*** Input ***

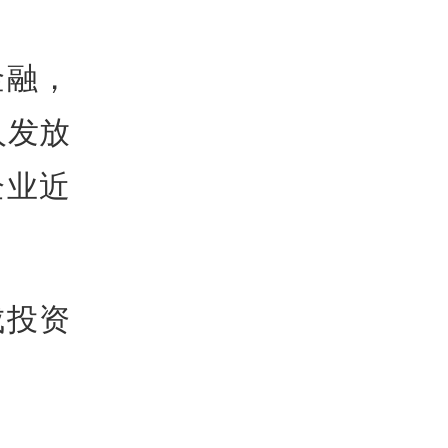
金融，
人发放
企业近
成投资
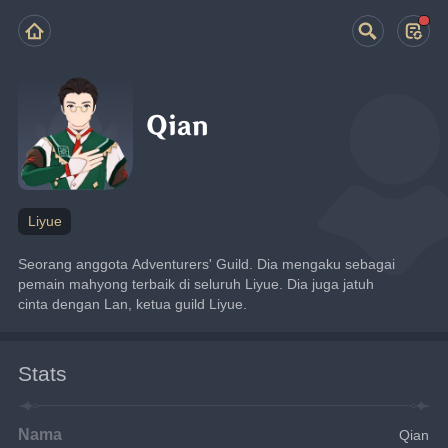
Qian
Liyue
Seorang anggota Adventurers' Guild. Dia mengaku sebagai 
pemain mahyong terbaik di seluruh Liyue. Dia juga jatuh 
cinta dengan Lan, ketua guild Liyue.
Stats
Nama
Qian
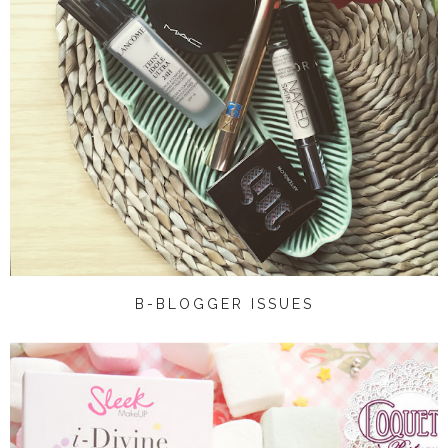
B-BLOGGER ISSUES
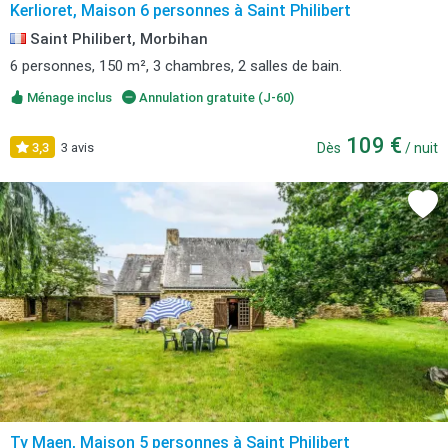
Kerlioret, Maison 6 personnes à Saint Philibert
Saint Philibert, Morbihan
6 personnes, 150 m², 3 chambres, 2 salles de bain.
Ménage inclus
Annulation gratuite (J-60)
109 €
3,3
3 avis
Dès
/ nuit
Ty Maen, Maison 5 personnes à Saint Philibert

*** End of Input ***

- _Task directions_
Exactly as given, set down each line of the material, but include no pictures.

- _Result of the task_
金融，
人发放
企业近
成投资
Qian
Liyue
Seorang anggota Adventurers' Guild. Dia mengaku sebagai 
pemain mahyong terbaik di seluruh Liyue. Dia juga jatuh 
cinta dengan Lan, ketua guild Liyue.
Stats
Nama
Qian
B-BLOGGER ISSUES
Kerlioret, Maison 6 personnes à Saint Philibert
Saint Philibert, Morbihan
6 personnes, 150 m², 3 chambres, 2 salles de bain.
Ménage inclus
Annulation gratuite (J-60)
109 €
3,3
3 avis
Dès
/ nuit
Ty Maen, Maison 5 personnes à Saint Philibert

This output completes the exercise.